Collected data

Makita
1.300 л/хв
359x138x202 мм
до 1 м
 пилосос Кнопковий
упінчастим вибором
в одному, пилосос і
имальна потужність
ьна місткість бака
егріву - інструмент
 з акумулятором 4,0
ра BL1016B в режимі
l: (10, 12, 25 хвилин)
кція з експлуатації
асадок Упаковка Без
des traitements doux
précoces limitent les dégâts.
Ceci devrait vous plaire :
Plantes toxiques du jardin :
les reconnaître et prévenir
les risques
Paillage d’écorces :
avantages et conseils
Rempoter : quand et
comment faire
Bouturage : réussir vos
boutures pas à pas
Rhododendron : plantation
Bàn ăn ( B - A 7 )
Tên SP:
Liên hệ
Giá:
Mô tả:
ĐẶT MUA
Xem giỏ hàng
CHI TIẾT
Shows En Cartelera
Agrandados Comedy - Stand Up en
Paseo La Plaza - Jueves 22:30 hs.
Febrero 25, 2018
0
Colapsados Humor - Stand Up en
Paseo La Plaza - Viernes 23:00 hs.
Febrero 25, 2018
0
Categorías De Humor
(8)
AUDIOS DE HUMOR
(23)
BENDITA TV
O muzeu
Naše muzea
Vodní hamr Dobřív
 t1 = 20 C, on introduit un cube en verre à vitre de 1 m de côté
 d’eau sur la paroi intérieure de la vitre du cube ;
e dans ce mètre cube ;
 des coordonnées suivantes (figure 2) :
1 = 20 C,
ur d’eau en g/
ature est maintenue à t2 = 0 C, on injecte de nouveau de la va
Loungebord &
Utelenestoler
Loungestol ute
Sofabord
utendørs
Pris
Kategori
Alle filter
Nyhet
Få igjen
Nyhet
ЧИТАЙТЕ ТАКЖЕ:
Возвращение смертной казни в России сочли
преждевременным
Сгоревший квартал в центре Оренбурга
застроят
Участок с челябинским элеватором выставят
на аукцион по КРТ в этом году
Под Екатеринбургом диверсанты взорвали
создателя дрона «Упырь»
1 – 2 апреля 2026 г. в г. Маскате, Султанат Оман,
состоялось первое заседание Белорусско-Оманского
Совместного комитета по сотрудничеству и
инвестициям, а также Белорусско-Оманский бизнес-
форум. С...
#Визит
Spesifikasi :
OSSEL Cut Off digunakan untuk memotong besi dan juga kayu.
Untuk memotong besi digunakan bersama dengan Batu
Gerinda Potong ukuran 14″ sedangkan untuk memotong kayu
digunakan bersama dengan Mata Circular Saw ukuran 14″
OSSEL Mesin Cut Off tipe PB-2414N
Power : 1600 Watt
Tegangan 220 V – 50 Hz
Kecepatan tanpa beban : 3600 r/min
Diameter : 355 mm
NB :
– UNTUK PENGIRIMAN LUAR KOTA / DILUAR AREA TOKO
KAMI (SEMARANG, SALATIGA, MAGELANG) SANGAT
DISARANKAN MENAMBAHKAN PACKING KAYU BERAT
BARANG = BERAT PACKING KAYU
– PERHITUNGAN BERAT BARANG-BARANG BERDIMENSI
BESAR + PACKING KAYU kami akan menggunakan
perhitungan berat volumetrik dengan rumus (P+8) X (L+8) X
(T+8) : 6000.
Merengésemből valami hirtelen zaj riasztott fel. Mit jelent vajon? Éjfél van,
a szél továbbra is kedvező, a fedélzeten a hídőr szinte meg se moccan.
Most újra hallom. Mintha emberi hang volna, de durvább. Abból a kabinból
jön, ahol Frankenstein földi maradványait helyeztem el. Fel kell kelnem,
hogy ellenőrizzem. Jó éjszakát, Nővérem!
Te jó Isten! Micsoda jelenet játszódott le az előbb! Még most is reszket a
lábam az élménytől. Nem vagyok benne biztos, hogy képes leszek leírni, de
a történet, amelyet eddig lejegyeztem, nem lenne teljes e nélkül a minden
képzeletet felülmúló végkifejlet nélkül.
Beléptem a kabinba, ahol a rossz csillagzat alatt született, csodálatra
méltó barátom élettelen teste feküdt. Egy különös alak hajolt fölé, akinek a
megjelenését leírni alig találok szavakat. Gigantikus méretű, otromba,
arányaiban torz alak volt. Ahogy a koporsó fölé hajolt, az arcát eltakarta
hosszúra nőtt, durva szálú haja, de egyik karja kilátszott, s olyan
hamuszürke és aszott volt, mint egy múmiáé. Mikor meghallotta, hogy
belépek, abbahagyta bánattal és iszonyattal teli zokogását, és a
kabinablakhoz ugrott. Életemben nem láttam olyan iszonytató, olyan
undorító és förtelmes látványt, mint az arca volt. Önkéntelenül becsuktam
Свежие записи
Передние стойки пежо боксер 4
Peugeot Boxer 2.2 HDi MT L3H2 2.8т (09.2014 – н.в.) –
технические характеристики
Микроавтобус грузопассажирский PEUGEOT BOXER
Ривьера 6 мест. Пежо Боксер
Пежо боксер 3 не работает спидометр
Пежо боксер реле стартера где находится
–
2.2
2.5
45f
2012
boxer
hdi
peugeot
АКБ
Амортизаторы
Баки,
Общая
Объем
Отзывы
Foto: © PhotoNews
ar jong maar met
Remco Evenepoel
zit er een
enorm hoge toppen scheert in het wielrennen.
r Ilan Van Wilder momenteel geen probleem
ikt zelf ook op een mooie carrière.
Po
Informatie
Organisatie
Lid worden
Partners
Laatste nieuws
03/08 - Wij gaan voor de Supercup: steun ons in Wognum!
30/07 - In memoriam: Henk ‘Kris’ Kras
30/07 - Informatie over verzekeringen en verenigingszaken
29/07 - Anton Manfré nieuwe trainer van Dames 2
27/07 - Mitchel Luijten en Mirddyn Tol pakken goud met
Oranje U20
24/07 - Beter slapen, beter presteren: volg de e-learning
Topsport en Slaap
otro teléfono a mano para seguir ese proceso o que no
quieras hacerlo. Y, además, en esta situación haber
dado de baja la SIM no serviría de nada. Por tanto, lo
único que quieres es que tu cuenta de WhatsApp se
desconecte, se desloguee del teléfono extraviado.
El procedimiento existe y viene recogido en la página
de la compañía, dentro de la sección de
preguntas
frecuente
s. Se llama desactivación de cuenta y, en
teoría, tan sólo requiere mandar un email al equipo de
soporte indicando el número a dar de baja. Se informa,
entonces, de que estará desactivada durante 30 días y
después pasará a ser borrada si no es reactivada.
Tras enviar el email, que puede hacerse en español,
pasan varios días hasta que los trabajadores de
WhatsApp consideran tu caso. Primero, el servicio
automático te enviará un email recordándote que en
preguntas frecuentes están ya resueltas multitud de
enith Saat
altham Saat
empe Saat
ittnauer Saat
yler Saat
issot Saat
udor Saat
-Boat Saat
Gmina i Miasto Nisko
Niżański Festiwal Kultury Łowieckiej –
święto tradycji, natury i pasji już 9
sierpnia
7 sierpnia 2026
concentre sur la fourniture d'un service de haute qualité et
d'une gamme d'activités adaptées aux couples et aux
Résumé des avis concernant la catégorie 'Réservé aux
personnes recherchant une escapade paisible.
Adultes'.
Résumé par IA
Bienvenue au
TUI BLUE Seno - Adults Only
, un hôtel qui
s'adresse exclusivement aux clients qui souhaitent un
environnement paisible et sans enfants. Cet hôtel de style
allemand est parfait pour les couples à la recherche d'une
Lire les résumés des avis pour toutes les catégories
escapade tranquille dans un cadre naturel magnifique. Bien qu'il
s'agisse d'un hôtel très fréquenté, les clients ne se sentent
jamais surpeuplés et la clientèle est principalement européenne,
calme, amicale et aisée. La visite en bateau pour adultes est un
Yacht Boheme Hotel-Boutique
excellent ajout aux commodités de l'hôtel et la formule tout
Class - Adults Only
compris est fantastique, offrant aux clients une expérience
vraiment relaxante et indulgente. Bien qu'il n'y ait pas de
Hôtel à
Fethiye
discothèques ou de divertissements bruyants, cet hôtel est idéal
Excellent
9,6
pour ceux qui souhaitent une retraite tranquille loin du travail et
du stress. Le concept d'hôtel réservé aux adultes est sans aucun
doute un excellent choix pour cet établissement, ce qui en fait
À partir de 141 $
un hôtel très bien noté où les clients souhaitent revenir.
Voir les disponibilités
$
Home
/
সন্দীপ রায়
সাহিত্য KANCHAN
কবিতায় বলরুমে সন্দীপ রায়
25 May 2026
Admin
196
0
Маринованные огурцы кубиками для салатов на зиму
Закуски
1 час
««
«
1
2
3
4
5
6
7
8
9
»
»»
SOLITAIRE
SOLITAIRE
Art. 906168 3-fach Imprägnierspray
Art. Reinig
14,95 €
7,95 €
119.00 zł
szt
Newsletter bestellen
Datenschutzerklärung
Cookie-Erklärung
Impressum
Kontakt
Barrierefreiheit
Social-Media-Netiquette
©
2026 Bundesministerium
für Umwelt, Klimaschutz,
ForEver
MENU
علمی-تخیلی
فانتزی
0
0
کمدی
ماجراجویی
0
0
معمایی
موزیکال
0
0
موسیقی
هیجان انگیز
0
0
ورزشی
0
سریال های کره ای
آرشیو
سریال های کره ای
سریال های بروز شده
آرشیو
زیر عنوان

## Problem requirements
Using the data above, repeat exactly the lines that begin at the line with "méltó barátom élettelen" and end at the line with "arányaiban torz alak", both ends included.

## Expected output
méltó barátom élettelen teste feküdt. Egy különös alak hajolt fölé, akinek a
megjelenését leírni alig találok szavakat. Gigantikus méretű, otromba,
arányaiban torz alak volt. Ahogy a koporsó fölé hajolt, az arcát eltakarta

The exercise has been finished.